• _Given records_
=-=-=-=-=

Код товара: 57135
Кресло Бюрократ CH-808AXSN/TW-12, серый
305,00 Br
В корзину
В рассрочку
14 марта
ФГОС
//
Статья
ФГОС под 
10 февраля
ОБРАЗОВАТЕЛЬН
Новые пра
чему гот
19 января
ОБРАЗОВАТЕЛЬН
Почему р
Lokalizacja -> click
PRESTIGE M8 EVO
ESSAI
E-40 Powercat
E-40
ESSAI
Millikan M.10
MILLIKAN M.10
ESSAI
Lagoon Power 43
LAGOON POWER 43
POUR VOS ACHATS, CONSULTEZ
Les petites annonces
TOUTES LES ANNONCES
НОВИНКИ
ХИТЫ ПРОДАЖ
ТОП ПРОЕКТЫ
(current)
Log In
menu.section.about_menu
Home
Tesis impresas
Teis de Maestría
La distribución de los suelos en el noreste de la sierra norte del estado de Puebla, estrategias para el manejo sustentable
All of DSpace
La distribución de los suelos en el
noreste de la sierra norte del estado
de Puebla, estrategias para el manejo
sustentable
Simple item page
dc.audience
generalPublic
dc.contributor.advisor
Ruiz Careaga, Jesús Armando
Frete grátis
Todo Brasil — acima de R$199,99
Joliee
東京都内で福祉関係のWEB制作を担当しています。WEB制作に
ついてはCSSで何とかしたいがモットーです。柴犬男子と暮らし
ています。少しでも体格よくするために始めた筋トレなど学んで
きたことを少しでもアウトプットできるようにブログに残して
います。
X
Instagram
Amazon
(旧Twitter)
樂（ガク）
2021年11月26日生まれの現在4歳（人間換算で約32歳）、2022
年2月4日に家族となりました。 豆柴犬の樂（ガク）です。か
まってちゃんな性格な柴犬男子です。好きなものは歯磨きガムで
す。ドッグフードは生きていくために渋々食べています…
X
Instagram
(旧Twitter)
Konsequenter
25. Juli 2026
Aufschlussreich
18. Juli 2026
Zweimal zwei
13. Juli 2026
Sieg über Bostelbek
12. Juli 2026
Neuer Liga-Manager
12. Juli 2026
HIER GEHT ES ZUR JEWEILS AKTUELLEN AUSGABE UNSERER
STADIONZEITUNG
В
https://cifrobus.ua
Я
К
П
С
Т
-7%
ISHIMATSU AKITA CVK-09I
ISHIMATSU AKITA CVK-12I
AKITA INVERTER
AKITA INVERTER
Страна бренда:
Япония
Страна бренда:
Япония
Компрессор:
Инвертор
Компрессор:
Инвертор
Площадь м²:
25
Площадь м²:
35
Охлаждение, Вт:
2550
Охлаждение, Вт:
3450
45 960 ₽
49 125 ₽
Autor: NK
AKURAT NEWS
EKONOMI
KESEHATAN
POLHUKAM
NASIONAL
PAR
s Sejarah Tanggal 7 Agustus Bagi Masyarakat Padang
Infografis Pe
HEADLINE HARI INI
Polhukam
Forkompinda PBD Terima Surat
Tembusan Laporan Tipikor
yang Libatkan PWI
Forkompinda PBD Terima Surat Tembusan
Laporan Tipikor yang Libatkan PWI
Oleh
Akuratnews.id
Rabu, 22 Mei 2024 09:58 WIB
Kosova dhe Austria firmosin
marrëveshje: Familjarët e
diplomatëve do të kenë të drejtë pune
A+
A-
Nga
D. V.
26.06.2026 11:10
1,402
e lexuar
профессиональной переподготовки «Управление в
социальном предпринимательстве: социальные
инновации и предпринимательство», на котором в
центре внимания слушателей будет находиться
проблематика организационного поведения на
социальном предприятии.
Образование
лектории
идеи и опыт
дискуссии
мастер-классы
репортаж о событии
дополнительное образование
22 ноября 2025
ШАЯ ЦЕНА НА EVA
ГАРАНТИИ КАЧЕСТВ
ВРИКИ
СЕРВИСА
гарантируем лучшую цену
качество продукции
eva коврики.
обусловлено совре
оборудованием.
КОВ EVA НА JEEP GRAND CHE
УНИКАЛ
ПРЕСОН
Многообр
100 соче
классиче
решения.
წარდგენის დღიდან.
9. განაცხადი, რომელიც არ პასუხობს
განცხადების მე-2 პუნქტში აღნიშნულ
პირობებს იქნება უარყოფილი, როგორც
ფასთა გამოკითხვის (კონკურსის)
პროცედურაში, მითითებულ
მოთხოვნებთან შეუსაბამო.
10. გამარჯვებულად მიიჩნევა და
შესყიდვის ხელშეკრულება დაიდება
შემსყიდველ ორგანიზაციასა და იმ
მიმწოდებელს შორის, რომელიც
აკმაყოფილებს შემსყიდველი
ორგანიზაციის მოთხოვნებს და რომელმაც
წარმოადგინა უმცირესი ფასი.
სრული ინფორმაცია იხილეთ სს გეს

=-=-=-=-=

• _Exercise prompt_
Beginning at the first line of the records, retype exactly every line up to and including the one with "Sieg über Bostelbek".

• _Expected output_
Код товара: 57135
Кресло Бюрократ CH-808AXSN/TW-12, серый
305,00 Br
В корзину
В рассрочку
14 марта
ФГОС
//
Статья
ФГОС под 
10 февраля
ОБРАЗОВАТЕЛЬН
Новые пра
чему гот
19 января
ОБРАЗОВАТЕЛЬН
Почему р
Lokalizacja -> click
PRESTIGE M8 EVO
ESSAI
E-40 Powercat
E-40
ESSAI
Millikan M.10
MILLIKAN M.10
ESSAI
Lagoon Power 43
LAGOON POWER 43
POUR VOS ACHATS, CONSULTEZ
Les petites annonces
TOUTES LES ANNONCES
НОВИНКИ
ХИТЫ ПРОДАЖ
ТОП ПРОЕКТЫ
(current)
Log In
menu.section.about_menu
Home
Tesis impresas
Teis de Maestría
La distribución de los suelos en el noreste de la sierra norte del estado de Puebla, estrategias para el manejo sustentable
All of DSpace
La distribución de los suelos en el
noreste de la sierra norte del estado
de Puebla, estrategias para el manejo
sustentable
Simple item page
dc.audience
generalPublic
dc.contributor.advisor
Ruiz Careaga, Jesús Armando
Frete grátis
Todo Brasil — acima de R$199,99
Joliee
東京都内で福祉関係のWEB制作を担当しています。WEB制作に
ついてはCSSで何とかしたいがモットーです。柴犬男子と暮らし
ています。少しでも体格よくするために始めた筋トレなど学んで
きたことを少しでもアウトプットできるようにブログに残して
います。
X
Instagram
Amazon
(旧Twitter)
樂（ガク）
2021年11月26日生まれの現在4歳（人間換算で約32歳）、2022
年2月4日に家族となりました。 豆柴犬の樂（ガク）です。か
まってちゃんな性格な柴犬男子です。好きなものは歯磨きガムで
す。ドッグフードは生きていくために渋々食べています…
X
Instagram
(旧Twitter)
Konsequenter
25. Juli 2026
Aufschlussreich
18. Juli 2026
Zweimal zwei
13. Juli 2026
Sieg über Bostelbek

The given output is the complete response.